### ASSIGNMENT
Copy out every line of the records in which "Viladomat" can be found.

Data records:
* * *
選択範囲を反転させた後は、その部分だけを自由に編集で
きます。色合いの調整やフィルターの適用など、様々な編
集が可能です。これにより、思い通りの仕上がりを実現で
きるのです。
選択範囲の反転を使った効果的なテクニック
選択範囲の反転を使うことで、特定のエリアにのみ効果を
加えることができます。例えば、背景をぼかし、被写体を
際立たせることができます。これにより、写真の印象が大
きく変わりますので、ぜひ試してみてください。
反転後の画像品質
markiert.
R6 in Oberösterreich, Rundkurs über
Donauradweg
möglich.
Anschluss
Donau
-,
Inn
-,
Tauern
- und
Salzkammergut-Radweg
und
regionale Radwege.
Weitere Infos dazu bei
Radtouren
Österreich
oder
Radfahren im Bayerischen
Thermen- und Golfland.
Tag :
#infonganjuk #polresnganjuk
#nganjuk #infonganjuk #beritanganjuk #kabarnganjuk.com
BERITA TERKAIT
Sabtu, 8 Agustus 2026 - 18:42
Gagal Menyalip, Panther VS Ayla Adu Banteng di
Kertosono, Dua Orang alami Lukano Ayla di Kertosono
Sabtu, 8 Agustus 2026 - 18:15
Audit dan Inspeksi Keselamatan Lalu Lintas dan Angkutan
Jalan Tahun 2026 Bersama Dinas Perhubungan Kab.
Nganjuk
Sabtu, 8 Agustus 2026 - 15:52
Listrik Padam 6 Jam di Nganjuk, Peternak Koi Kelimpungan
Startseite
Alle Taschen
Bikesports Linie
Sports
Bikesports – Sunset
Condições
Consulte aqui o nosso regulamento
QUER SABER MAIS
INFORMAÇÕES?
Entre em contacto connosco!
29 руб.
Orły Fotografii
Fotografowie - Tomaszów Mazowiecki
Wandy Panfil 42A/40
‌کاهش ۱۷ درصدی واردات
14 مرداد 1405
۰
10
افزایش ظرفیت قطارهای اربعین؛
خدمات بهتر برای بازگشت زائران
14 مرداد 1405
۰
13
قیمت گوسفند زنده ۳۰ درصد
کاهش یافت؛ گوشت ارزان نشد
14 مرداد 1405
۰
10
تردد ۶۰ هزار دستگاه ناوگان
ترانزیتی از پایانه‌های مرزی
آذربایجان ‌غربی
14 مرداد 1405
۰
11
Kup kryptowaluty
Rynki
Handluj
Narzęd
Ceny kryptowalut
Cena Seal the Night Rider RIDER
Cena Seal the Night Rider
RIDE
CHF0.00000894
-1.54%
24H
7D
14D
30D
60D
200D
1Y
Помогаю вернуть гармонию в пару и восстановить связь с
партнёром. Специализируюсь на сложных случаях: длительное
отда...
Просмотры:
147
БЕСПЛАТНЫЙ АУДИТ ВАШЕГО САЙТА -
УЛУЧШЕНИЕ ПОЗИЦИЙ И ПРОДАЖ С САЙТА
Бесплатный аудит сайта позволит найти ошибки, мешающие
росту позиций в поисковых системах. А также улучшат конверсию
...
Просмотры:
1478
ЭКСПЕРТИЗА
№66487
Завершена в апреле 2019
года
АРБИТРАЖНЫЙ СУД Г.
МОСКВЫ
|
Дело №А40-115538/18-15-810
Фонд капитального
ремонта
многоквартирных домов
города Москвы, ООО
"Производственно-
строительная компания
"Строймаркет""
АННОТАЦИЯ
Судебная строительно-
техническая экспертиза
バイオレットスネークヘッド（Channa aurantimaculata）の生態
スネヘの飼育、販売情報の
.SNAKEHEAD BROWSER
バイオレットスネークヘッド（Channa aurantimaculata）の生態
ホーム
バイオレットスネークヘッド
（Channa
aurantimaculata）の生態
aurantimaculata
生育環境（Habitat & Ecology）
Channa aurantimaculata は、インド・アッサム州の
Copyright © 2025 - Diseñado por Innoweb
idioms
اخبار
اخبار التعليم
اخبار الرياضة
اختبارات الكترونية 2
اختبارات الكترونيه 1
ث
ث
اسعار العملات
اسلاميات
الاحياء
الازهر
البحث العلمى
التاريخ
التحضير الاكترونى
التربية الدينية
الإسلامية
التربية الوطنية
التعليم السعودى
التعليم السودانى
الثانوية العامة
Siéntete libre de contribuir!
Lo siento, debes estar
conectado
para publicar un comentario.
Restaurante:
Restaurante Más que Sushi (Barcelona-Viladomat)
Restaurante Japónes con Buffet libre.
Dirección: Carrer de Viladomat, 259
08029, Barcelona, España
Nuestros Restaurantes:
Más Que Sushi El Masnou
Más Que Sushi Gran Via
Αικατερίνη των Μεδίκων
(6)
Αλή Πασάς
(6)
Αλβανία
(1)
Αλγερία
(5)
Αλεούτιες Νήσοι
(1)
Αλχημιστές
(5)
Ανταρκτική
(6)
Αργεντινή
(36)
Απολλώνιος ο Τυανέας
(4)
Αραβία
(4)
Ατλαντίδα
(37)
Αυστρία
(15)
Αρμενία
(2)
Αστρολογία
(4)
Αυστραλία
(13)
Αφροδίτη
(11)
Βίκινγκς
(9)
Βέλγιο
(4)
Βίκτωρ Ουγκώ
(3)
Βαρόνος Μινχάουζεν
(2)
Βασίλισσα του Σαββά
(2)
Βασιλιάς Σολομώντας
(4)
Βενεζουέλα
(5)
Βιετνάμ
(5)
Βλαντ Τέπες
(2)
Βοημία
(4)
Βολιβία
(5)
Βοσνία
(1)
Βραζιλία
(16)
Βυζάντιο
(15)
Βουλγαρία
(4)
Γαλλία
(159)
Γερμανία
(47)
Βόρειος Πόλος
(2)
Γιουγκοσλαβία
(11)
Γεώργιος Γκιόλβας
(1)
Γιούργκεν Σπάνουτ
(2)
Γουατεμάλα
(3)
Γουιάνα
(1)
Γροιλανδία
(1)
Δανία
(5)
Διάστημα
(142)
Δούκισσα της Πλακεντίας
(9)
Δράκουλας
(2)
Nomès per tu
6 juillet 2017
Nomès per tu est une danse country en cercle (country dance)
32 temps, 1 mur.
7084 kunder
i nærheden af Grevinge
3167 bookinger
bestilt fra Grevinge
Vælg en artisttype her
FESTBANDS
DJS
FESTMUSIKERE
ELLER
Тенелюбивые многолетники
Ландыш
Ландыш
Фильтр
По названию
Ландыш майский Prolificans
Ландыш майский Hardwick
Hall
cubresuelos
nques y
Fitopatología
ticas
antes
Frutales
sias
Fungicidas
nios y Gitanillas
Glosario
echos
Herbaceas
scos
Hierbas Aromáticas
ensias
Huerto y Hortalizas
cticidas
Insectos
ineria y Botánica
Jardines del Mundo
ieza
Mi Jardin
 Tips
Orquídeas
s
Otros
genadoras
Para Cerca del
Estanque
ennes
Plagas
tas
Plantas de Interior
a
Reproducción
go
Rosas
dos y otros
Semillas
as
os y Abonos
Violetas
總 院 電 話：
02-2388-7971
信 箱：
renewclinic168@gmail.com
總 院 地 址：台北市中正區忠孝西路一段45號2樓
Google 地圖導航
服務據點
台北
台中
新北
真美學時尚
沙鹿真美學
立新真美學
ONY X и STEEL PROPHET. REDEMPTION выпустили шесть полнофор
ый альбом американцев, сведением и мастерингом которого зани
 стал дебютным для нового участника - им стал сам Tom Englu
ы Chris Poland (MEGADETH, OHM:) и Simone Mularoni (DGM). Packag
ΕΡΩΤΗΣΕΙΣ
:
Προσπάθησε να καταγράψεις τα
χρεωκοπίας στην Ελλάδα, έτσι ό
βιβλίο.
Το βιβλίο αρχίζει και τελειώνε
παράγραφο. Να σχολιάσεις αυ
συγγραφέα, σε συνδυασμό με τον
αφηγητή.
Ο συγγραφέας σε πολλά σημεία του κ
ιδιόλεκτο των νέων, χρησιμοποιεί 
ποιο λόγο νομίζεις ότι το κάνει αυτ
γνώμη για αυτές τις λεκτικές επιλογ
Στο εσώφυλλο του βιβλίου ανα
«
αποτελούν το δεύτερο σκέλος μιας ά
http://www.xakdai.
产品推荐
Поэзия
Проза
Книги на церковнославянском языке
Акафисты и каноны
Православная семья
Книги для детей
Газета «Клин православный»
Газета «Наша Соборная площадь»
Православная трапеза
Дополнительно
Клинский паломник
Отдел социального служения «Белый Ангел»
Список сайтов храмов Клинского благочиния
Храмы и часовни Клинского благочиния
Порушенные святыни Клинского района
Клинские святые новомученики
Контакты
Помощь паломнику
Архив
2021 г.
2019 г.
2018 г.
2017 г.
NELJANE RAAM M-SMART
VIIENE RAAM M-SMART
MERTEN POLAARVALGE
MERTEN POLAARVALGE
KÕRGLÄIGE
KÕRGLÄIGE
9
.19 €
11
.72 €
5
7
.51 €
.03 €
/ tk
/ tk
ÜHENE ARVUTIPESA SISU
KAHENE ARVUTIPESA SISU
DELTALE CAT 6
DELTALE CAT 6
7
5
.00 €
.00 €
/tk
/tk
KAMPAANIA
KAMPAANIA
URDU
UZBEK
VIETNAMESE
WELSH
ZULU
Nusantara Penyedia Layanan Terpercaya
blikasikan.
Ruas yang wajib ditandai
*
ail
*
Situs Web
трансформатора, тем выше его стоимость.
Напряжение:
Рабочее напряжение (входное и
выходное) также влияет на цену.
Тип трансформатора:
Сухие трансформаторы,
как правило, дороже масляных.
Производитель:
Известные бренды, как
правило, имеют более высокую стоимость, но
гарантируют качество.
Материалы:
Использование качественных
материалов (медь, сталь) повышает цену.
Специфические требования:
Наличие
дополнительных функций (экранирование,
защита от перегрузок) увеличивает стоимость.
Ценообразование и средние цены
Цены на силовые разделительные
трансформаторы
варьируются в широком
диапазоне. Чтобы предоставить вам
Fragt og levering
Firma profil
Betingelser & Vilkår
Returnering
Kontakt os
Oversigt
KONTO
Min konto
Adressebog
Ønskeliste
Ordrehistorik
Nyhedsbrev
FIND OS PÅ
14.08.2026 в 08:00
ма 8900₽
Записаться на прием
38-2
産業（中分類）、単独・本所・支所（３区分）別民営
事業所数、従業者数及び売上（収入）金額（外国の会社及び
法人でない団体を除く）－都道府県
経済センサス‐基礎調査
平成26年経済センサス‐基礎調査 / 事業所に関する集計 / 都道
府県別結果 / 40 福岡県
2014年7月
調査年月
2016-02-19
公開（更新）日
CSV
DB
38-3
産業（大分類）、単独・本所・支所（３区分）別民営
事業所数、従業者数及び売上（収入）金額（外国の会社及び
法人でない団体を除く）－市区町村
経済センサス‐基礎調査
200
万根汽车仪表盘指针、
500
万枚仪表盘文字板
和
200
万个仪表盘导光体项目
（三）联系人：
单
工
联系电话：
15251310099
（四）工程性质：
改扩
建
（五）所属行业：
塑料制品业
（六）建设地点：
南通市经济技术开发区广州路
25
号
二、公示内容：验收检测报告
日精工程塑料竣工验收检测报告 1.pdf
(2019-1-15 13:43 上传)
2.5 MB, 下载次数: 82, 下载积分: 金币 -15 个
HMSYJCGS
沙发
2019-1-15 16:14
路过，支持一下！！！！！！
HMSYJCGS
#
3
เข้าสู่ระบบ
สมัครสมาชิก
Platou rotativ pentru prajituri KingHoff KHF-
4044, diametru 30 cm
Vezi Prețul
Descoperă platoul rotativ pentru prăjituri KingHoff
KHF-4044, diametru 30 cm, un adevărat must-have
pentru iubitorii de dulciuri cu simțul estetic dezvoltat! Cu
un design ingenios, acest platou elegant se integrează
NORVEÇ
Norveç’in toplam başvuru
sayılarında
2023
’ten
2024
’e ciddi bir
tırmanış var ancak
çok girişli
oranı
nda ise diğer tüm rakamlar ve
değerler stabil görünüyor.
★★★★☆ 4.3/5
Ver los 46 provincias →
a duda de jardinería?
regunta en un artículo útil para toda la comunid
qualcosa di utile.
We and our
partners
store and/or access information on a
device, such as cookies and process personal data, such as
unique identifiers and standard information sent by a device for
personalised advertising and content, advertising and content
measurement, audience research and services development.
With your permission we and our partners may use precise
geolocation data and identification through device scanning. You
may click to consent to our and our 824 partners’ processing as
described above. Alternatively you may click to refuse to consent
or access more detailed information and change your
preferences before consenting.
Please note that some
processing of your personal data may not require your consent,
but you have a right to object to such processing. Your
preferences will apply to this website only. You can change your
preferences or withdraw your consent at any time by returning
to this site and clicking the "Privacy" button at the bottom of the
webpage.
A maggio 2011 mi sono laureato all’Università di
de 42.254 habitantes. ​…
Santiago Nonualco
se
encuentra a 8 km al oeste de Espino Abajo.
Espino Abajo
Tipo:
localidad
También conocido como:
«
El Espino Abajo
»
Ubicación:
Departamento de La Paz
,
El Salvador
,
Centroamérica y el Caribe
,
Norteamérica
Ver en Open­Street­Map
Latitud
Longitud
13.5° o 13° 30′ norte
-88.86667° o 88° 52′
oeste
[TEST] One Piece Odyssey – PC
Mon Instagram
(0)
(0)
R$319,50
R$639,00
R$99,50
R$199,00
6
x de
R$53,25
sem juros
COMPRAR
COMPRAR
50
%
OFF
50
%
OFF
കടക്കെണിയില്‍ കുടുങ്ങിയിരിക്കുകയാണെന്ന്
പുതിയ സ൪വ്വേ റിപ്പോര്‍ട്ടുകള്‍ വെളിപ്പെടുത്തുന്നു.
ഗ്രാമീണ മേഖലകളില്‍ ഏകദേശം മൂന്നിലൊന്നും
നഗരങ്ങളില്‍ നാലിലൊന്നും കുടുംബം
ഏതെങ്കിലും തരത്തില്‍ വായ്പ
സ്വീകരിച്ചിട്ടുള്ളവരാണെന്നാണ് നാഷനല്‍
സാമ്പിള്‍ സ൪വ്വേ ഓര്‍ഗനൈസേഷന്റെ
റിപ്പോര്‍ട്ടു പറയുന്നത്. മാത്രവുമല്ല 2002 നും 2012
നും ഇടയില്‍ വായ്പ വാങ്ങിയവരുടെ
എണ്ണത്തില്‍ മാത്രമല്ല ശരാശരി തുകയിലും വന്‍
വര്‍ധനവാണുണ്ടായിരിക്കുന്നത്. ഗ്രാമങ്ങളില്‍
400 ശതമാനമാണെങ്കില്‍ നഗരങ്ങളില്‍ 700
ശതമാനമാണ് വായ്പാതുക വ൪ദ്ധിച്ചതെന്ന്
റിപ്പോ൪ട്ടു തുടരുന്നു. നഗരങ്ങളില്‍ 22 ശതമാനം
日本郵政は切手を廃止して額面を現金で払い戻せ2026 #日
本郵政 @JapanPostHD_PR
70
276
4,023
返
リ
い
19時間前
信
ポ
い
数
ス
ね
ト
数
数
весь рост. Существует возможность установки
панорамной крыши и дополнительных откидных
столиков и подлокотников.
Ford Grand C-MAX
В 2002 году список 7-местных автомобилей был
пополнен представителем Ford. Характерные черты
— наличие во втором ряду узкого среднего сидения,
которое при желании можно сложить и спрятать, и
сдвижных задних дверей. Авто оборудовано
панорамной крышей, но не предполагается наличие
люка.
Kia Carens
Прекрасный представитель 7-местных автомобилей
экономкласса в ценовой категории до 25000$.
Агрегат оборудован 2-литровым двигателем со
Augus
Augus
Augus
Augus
* * *
### EXERCISE RESPONSE
Restaurante Más que Sushi (Barcelona-Viladomat)
Dirección: Carrer de Viladomat, 259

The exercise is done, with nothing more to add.